Exact copies of all records below are needed.

....

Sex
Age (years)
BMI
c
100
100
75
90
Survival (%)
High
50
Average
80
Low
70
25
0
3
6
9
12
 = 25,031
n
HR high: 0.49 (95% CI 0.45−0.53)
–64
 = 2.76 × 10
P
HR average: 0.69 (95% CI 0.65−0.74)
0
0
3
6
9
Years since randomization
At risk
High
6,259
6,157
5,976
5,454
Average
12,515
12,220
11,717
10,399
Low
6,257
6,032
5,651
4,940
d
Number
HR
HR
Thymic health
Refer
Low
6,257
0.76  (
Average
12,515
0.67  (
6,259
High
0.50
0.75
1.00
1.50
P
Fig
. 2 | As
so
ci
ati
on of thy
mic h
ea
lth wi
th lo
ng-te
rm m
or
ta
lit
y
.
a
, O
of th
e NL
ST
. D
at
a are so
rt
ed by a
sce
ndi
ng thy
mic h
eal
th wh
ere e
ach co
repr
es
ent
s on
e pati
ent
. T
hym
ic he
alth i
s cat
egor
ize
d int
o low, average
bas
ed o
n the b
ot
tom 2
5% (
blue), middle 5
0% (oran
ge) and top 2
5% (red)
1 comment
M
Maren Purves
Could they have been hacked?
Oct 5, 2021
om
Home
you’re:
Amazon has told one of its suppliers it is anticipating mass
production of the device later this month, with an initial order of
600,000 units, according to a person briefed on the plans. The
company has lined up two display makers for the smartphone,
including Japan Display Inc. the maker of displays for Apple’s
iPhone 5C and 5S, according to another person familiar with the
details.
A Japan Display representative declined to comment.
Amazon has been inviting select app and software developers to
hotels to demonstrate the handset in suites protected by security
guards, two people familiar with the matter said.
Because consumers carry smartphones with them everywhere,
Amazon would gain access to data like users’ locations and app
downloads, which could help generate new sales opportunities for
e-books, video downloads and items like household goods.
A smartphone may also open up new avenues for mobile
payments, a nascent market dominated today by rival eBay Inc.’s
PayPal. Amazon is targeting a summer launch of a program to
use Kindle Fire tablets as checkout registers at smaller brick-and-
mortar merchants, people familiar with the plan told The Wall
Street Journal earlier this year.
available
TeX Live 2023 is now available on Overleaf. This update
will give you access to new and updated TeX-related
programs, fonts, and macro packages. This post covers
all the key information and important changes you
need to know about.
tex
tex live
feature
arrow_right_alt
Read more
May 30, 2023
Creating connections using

....

**Solution**
Sex
Age (years)
BMI
c
100
100
75
90
Survival (%)
High
50
Average
80
Low
70
25
0
3
6
9
12
 = 25,031
n
HR high: 0.49 (95% CI 0.45−0.53)
–64
 = 2.76 × 10
P
HR average: 0.69 (95% CI 0.65−0.74)
0
0
3
6
9
Years since randomization
At risk
High
6,259
6,157
5,976
5,454
Average
12,515
12,220
11,717
10,399
Low
6,257
6,032
5,651
4,940
d
Number
HR
HR
Thymic health
Refer
Low
6,257
0.76  (
Average
12,515
0.67  (
6,259
High
0.50
0.75
1.00
1.50
P
Fig
. 2 | As
so
ci
ati
on of thy
mic h
ea
lth wi
th lo
ng-te
rm m
or
ta
lit
y
.
a
, O
of th
e NL
ST
. D
at
a are so
rt
ed by a
sce
ndi
ng thy
mic h
eal
th wh
ere e
ach co
repr
es
ent
s on
e pati
ent
. T
hym
ic he
alth i
s cat
egor
ize
d int
o low, average
bas
ed o
n the b
ot
tom 2
5% (
blue), middle 5
0% (oran
ge) and top 2
5% (red)
1 comment
M
Maren Purves
Could they have been hacked?
Oct 5, 2021
om
Home
you’re:
Amazon has told one of its suppliers it is anticipating mass
production of the device later this month, with an initial order of
600,000 units, according to a person briefed on the plans. The
company has lined up two display makers for the smartphone,
including Japan Display Inc. the maker of displays for Apple’s
iPhone 5C and 5S, according to another person familiar with the
details.
A Japan Display representative declined to comment.
Amazon has been inviting select app and software developers to
hotels to demonstrate the handset in suites protected by security
guards, two people familiar with the matter said.
Because consumers carry smartphones with them everywhere,
Amazon would gain access to data like users’ locations and app
downloads, which could help generate new sales opportunities for
e-books, video downloads and items like household goods.
A smartphone may also open up new avenues for mobile
payments, a nascent market dominated today by rival eBay Inc.’s
PayPal. Amazon is targeting a summer launch of a program to
use Kindle Fire tablets as checkout registers at smaller brick-and-
mortar merchants, people familiar with the plan told The Wall
Street Journal earlier this year.
available
TeX Live 2023 is now available on Overleaf. This update
will give you access to new and updated TeX-related
programs, fonts, and macro packages. This post covers
all the key information and important changes you
need to know about.
tex
tex live
feature
arrow_right_alt
Read more
May 30, 2023
Creating connections using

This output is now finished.